The rest is a long and fascinating story of her climb and demise, and the ensuing rescue turned recovery, which involved numerous agencies and volunteers, many of whom risked climbing up into high winds with off-the-chart wind chills looking for her. On Sunday night, they hoped to find her alive, on Monday most were convinced it was a body recovery, which was correct.
When Gagne of Holderness heard the story of Matrosova he was captivated by it. An experienced winter hiker, he was also executive director of Primex, a public entity risk pool based in Concord that handles workman’s compensation claims for schools, municipalities and counties. Like any insurance company, they have interest in teaching people how to avoid accidents.
Gagne’s love of outdoor adventure, where courting some risk is a given, plus his extensive knowledge and connections in communities convinced him in late 2015 to start giving talks to Primex member public-entities on the Matrosova incident. It was titled “Trouble in the Presidentials: What a Mountaineering Accident Can Teach Us About Decision Making and Managing Risk." In the beginning, like other mountaineering lecturers, this included how dealing with climbing risks could inform those who were experiencing the risk in the public sector.
The outdoor adventure aspect of his presentation grew. He gave talks at L.L. Bean, Recreational Equipment International (REI), The Mount Washington Hotel, the AMC Annual Meeting and libraries. He has been invited back to L.L. Bean and the AMC Annual Meeting. Among the many comments he received after a talk was that it would make a great book.
Stonehearth Open Leaning Center (SOLO) is a wilderness medicine school off Tasker Hill Road in Conway. Gagne earned his Wilderness First Responder there in 2015. That is when he met Ted Walsh.
Walsh is co-owner of TMC Books, an offshoot of SOLO and based next door. It publishes wilderness first aid books and a wide variety of related books. Walsh is a trained illustrator and artist. After meeting Gagne, Walsh created some great watercolor illustrations for Gagne’s lecture on Kate Matrosova.
Gagne began writing the book last February, getting up at 4 a.m. weekdays to write before work.

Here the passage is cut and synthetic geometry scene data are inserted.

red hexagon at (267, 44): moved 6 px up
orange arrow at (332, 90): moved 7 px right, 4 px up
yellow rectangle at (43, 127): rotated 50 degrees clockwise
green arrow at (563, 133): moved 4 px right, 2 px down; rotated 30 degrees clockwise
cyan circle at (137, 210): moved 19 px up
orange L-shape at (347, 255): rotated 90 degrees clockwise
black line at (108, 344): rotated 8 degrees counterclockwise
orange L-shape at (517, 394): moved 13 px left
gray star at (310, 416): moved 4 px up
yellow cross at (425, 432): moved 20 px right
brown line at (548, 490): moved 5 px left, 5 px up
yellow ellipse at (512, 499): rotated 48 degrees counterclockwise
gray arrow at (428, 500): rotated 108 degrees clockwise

He finished it in May. It was published by TMC books, and came out in August. It is generously illustrated by Ted Walsh. His watercolors add a haunting touch to the events of February 15, 2015.

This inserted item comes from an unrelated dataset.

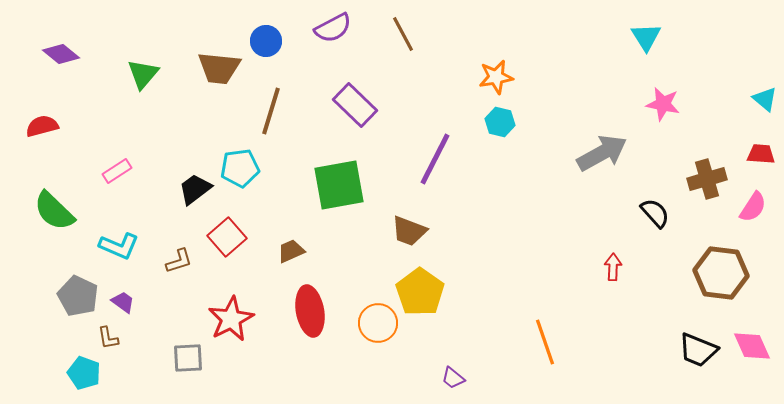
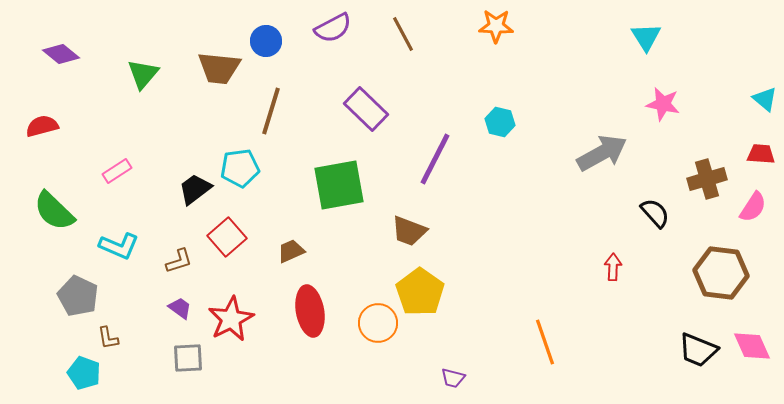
orange star at (496, 77): moved 51 px up; rotated 12 degrees clockwise
purple rectangle at (355, 105): moved 11 px right, 4 px down
purple trapezoid at (123, 302): moved 57 px right, 6 px down
purple trapezoid at (453, 378): rotated 25 degrees counterclockwise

“Where You’ll Find me” is easily the most detailed book of a rescue in the White Mountains. It also draws from Gagne’s research in risk, and there are many quotes from experts and a lengthy bibliography at the end.
I read the book and didn’t get time to review it for a couple weeks. I realized then that I needed to read it again. Like the first time, I was drawn into the storm on the mountain and couldn’t put it down.
In North Conway, this book is available at White Birch Books, the Mount Washington Observatory valley facility and International Mountain Equipment. To order it directly from TMC Books, go to tmcbooks.com or call (603) 447-5589.
Since this is a hiking column, I am obliged to suggest a hike. It is with pleasure that I suggest a hike to Star Lake, a place that played a pivotal role in the Matrosova drama. Plus, I like water as a destination. To get there, starting at the Appalachia parking lot on Route 2 in Randolph, climb the Valley Way for 3.8 miles to the AMC Madison Hut, located just above timberline. From there, take the Star Lake Trail a short way to the top of the saddle between Mount Madison and Mount Adams.
Star Lake is a tiny mountain tarn only a foot or so deep. The view south from it out over the Great Gulf to Mount Washington is spectacular. Be sure to go there on a day with good visibility.
When Matrosova passed it on her way up to the steeper slopes of the Star Lake Trail toward the top of Mount Adams, she could see little in the distance as the storm winds and blowing snow grew in intensity around her.